*** Block opens ***
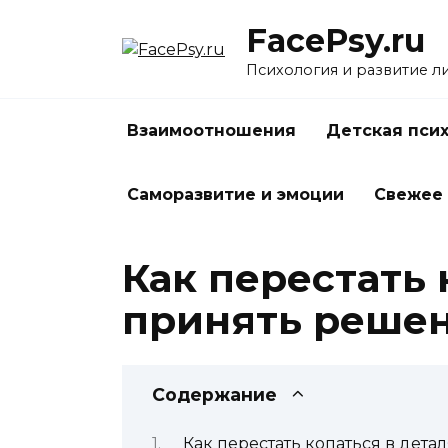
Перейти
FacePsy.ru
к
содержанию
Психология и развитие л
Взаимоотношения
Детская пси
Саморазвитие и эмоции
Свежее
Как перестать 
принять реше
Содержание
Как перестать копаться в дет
*** Block closes ***
*** Block opens ***
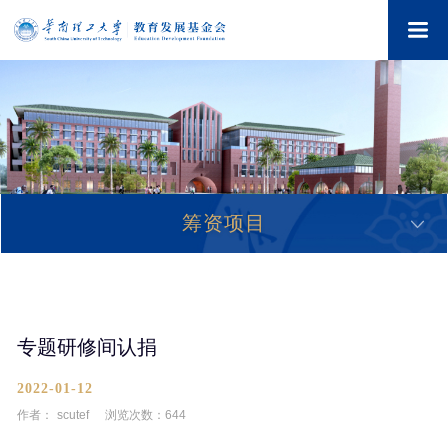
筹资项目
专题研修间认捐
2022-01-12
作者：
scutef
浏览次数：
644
*** Block closes ***
§ WORK TASK
Checking each line above, count the ones that hold the word "перестать" and state the total alone.

§ TASK RESPONSE
2